Understanding OpenGL Matrices

I'm starting to learn about 3D rendering and I've been making good progress. I've picked up a lot regarding matrices and the general operations that can be performed on them.
One thing I'm still not quite following is OpenGL's use of matrices. I see this (and things like it) quite a lot:
x y z n
-------
1 0 0 0
0 1 0 0
0 0 1 0
0 0 0 1
So my best understanding, is that it is a normalized (no magnitude) 4 dimensional, column-major matrix. Also that this matrix in particular is called the "identity matrix".
Some questions:
What is the "nth" dimension?
How and when are these applied?
My biggest confusion arises from how OpenGL makes use of this kind of data.
In most 3D graphics a point is represented by a 4-component vector (x, y, z, w), where w = 1. Usual operations applied on a point include translation, scaling, rotation, reflection, skewing and combination of these.
These transformations can be represented by a mathematical object called "matrix". A matrix applies on a vector like this:
[ a b c tx ] [ x ] [ a*x + b*y + c*z + tx*w ]

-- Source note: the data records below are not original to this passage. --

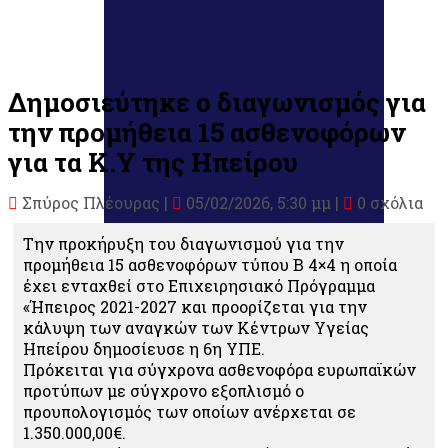
Δημοσιεύτηκε ο διαγωνισμός για
την προμήθεια 15 ασθενοφόρων
για τα Κ.Υ της Ηπείρου
Σπύρος Πλέουρας
|
05/02/2026, 5:30 μμ |
0 σχόλια
Την προκήρυξη του διαγωνισμού για την
προμήθεια 15 ασθενοφόρων τύπου Β 4×4 η οποία
έχει ενταχθεί στο Επιχειρησιακό Πρόγραμμα
«Ήπειρος 2021-2027 και προορίζεται για την
κάλυψη των αναγκών των Κέντρων Υγείας
Ηπείρου δημοσίευσε η 6η ΥΠΕ.
Πρόκειται για σύγχρονα ασθενοφόρα ευρωπαϊκών
προτύπων με σύγχρονο εξοπλισμό ο
προυπολογισμός των οποίων ανέρχεται σε
1.350.000,00€.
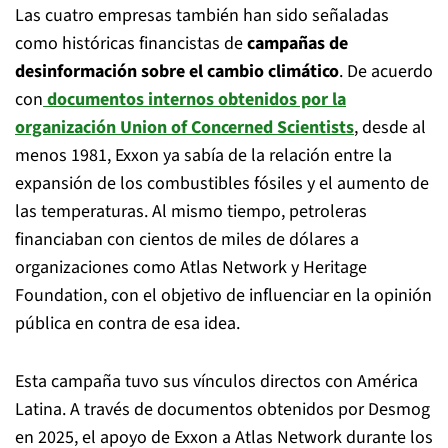
Las cuatro empresas también han sido señaladas
como históricas financistas de
campañas de
desinformación sobre el cambio climático
. De acuerdo
con
documentos internos obtenidos por la
organización Union of Concerned Scientists
, desde al
menos 1981, Exxon ya sabía de la relación entre la
expansión de los combustibles fósiles y el aumento de
las temperaturas. Al mismo tiempo, petroleras
financiaban con cientos de miles de dólares a
organizaciones como Atlas Network y Heritage
Foundation, con el objetivo de influenciar en la opinión
pública en contra de esa idea.
Esta campaña tuvo sus vínculos directos con América
Latina. A través de documentos obtenidos por Desmog
en 2025, el apoyo de Exxon a Atlas Network durante los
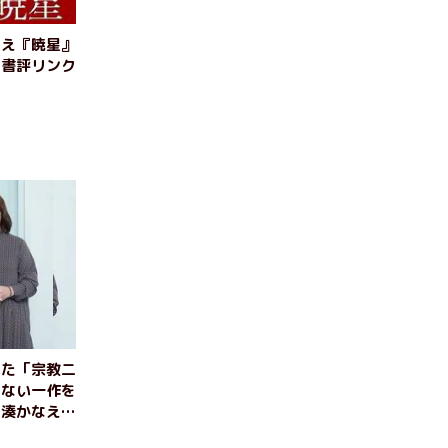
なえ『暁星』
・書評リンク
いた「宗教二
らない一作を
』湊かなえイ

| d e f ty | | y | = | d*x + e*y + f*z + ty*w |
| g h i tz | | z | | g*x + h*y + i*z + tz*w |
[ p q r s ] [ w ] [ p*x + q*y + r*z + s*w ]
For example, scaling is represented as
[ 2 . . . ] [ x ] [ 2x ]
| . 2 . . | | y | = | 2y |
| . . 2 . | | z | | 2z |
[ . . . 1 ] [ 1 ] [ 1 ]
and translation as
[ 1 . . dx ] [ x ] [ x + dx ]
| . 1 . dy | | y | = | y + dy |
| . . 1 dz | | z | | z + dz |
[ . . . 1 ] [ 1 ] [ 1 ]
One of the reason for the 4th component is to make a translation representable by a matrix.

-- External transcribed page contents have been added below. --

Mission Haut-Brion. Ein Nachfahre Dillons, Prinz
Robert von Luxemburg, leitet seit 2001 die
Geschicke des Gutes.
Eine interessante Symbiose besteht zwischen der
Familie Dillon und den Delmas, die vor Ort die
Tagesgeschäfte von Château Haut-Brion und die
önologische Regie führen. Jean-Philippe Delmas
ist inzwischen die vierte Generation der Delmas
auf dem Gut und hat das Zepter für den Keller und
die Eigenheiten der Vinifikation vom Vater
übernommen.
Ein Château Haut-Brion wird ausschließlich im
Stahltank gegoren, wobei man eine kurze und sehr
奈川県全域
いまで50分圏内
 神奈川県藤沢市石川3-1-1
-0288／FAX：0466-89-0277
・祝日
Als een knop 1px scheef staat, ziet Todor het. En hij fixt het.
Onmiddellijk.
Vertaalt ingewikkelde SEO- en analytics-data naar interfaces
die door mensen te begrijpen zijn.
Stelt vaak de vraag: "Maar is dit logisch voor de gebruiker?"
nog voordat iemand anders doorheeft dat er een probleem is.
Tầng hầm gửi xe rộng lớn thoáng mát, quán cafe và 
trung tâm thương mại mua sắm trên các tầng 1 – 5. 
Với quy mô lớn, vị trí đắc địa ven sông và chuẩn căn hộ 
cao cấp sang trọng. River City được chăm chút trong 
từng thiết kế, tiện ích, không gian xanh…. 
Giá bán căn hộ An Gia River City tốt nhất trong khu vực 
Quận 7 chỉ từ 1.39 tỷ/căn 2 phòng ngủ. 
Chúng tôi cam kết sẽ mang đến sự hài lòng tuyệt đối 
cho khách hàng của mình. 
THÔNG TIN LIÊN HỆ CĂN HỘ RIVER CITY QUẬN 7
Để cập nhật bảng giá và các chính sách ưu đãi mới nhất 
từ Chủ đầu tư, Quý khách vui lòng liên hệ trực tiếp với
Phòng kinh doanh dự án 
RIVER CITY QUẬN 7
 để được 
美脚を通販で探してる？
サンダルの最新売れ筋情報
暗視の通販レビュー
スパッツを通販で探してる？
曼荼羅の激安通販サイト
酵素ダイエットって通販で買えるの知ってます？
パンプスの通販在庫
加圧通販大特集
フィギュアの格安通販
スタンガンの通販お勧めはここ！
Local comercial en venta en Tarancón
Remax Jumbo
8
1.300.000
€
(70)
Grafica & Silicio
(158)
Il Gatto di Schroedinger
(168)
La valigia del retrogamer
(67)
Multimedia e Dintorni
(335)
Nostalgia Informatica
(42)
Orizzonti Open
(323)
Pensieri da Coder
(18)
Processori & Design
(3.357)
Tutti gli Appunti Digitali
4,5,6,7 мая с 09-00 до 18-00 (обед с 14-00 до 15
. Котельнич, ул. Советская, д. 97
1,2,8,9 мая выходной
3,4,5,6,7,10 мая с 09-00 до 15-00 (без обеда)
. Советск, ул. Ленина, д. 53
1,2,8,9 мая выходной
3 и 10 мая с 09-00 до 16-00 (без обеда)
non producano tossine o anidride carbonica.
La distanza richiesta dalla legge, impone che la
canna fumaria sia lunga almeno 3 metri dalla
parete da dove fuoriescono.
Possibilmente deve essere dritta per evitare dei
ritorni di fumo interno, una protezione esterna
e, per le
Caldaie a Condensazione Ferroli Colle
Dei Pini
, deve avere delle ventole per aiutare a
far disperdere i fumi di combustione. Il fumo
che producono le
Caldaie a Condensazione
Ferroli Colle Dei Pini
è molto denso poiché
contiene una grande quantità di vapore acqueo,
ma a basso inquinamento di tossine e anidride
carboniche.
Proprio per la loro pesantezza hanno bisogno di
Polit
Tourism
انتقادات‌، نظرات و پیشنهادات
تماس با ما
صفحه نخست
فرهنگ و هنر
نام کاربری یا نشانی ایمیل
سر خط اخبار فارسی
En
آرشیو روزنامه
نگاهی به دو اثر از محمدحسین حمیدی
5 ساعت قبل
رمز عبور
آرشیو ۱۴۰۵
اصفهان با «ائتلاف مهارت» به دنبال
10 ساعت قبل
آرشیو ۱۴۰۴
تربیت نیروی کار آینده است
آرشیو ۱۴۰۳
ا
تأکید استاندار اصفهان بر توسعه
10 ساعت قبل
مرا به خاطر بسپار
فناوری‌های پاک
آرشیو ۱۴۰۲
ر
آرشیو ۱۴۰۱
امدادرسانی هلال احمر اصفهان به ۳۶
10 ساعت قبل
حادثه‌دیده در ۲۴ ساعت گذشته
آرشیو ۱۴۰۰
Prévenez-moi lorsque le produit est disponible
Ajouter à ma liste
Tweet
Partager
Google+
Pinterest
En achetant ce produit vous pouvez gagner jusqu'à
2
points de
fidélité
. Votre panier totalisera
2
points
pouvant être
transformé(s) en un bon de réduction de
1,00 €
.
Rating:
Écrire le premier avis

The advantage of using a matrix is that multiple transformations can be combined into one via matrix multiplication.
Now, if the purpose is simply to bring translation on the table, then I'd say (x, y, z, 1) instead of (x, y, z, w) and make the last row of the matrix always [0 0 0 1], as done usually for 2D graphics. In fact, the 4-component vector will be mapped back to the normal 3-vector vector via this formula:
[ x(3D) ] [ x / w ]
| y(3D) ] = | y / w |
[ z(3D) ] [ z / w ]
This is called homogeneous coordinates. Allowing this makes the perspective projection expressible with a matrix too, which can again combine with all other transformations.
For example, since objects farther away should be smaller on screen, we transform the 3D coordinates into 2D using formula
x(2D) = x(3D) / (10 * z(3D))
y(2D) = y(3D) / (10 * z(3D))
Now if we apply the projection matrix
[ 1 . . . ] [ x ] [ x ]
| . 1 . . | | y | = | y |
| . . 1 . | | z | | z |
[ . . 10 . ] [ 1 ] [ 10*z ]
then the real 3D coordinates would become
x(3D) := x/w = x/10z
y(3D) := y/w = y/10z
z(3D) := z/w = 0.1
so we just need to chop the z-coordinate out to project to 2D.
The short answer that might help you get started is that the 'nth' dimension, as you call it, does not represent any visualizable quantity. It is added as a practical tool to enable matrix multiplications that cause translation and perspective projection. An intuitive 3x3 matrix cannot do those things.
A 3d value representing a point in space always gets 1 appended as the fourth value to make this trick work. A 3d value representing a direction (i.e. a normal, if you are familiar with that term) gets 0 appended in the fourth spot.